Он встал со своего глубокого кресла и с трудом дошел до окна. Как раз в это время Пан и Дора возвращались с прогулки. Он увидал их, позвонил и приказал позвать к себе Гревиля, как только он вернется.

Пан вошел легкой походкой, наружно совершенно спокойный, хотя в душе у него и были некоторые опасения.

– Я видел вас на поле, – сразу сказал ему Тони. Пан не отвечал; он старался найти для себя выход, но ничего не мог придумать.

Тони толкнул ногой полено в камине, повернулся и посмотрел на него в упор.

– Тебя вызовут в город, чтобы ехать в Париж, – сказал он хриплым голосом, – я думаю, ты получишь телеграмму завтра утром.

– Милый друг, – пробормотал Пан, открывая портсигар и доставая оттуда папиросу.

Тони чувствовал камень на своей груди.

– Ну что? – сурово спросил он. Пан позволил себе улыбнуться.

– Я не влюблен в Гарстпойнт, – спокойно сказал он, – но мне обидно, чтобы меня выгнали отсюда. И Париж слишком шумен под Новый год. Кроме того, – добавил он, старательно изучая взглядом лицо Тони, – что бы ты ни делал, дорогой Тони, исход всей этой истории все-таки зависит от меня.

Он увидел, как Тони сжимал и разжимал кулаки, и подумал с презрительной усмешкой: «Что грубая сила может поделать против ловкости!»

– И почему бы Доре не любить меня? – спросил он спокойно. – Я могу получить свободу…

Тони шагнул к нему и остановился…

– Любить тебя? – повторил он как эхо. – И ты еще спрашиваешь, зная, что я знаю все?

Он покачал головою, как будто старался отделаться от боли, потом отвернулся и долго смотрел в окно на скованную зимою землю.

Он сознавал свою беспомощность, и это бесило его. Он понимал, что решение действительно зависит от Пана, и, если он не согласится оставить Дору, ничем нельзя его к тому принудить.

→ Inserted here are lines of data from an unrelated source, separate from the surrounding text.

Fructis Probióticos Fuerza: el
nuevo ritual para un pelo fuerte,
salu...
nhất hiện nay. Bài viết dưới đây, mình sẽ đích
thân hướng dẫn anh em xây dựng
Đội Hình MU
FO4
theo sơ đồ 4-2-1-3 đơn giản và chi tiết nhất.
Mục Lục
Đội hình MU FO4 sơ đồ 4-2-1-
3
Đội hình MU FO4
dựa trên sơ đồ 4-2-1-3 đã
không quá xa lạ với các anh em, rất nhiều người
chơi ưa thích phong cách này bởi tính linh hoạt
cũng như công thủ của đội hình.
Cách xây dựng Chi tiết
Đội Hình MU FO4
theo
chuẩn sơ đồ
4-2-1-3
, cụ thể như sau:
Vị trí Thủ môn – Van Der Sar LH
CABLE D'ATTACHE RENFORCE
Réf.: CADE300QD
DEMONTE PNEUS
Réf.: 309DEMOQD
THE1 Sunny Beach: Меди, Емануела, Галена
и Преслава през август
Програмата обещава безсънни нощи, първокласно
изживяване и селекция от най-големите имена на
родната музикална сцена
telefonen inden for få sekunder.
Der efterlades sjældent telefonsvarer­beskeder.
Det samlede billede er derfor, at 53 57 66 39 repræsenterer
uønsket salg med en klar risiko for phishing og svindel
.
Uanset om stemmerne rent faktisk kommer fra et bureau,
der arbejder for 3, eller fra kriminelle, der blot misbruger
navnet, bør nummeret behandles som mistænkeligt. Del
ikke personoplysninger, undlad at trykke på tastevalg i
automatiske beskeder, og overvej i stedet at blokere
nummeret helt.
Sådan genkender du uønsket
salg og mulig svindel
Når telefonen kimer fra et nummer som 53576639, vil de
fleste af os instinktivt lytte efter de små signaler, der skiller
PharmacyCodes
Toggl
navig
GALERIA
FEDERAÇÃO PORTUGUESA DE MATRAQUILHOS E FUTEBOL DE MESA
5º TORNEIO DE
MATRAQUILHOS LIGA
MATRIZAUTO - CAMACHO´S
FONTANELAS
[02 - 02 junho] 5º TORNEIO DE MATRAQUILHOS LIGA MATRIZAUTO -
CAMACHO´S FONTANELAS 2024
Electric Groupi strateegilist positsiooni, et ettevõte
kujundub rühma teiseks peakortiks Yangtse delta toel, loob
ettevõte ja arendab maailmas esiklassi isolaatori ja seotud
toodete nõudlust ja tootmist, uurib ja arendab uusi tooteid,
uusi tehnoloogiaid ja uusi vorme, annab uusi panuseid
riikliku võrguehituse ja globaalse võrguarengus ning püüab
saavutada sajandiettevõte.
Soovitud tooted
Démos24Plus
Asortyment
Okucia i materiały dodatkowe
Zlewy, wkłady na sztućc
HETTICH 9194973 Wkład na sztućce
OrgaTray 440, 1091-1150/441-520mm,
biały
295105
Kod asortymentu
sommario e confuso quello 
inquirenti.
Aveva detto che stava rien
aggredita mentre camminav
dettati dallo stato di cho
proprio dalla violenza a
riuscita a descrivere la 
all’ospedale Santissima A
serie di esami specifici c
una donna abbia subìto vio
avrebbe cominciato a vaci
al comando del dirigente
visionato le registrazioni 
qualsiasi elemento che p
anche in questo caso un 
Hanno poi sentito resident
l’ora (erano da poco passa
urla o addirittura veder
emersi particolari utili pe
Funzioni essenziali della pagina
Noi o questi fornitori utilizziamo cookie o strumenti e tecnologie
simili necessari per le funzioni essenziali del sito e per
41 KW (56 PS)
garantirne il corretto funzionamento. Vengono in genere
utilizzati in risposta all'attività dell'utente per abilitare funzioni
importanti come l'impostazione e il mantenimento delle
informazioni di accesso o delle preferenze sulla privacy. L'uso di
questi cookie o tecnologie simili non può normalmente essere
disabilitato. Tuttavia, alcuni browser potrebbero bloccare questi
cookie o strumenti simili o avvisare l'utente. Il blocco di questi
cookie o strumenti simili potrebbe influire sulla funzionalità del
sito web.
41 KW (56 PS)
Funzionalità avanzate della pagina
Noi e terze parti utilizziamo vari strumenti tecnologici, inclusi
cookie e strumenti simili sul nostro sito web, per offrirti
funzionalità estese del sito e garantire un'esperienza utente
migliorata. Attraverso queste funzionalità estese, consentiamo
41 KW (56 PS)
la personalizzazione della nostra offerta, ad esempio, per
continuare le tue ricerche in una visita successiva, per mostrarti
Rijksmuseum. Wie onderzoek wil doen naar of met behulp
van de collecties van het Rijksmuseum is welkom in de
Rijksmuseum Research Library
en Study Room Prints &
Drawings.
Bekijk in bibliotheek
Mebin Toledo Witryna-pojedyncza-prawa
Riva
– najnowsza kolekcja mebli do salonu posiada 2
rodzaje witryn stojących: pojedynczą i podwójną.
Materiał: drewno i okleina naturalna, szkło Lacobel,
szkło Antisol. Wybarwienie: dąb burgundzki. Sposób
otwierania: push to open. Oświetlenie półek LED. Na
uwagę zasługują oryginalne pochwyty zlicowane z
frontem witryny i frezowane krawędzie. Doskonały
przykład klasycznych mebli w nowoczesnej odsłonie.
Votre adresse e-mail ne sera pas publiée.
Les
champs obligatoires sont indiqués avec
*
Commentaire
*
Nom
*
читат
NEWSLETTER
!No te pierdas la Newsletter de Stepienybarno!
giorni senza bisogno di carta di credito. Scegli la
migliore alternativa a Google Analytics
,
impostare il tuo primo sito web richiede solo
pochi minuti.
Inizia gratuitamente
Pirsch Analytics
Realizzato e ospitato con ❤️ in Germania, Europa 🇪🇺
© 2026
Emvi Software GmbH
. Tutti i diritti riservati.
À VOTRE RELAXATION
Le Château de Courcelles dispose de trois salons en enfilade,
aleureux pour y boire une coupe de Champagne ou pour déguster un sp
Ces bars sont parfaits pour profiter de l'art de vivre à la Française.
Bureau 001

Он снова повернулся к брату.

– Если ты завтра уедешь в Париж, поклянешься не писать ей и дашь ей почувствовать, что ты просто ее забыл, я удвою твое содержание.

Глаза их на мгновение встретились.

– Если ты останешься, ты не получишь ни пенни, – грубо докончил он.

– А просить милостыню я стыжусь, – добавил Пан с горькой усмешкой.

– Выбирай, – неумолимо ответил Тони.

Пан взглянул на него и сам поразился той ненависти, которую он к нему почувствовал. Мозг его усиленно работал, отыскивая какой-нибудь выход из создавшегося положения.

Он видел, что застигнут врасплох и что ему нечем защищаться. Что пользы настаивать на своем? Все равно Тони удалит его из Гарстпойнта и лишит возможности видеться с Дорой.

Одни глупцы продолжают бороться, когда битва уже проиграна.

Эта мысль доставила некоторое удовлетворение его больному тщеславию; не так позорно было согласиться, раз другого исхода все равно не было.

Он посмотрел на Тони и слегка пожал плечами.

– Ты поднял много шума из-за пустяка; я согласен. Они вновь встретились взглядами, и после короткой паузы Пан вышел.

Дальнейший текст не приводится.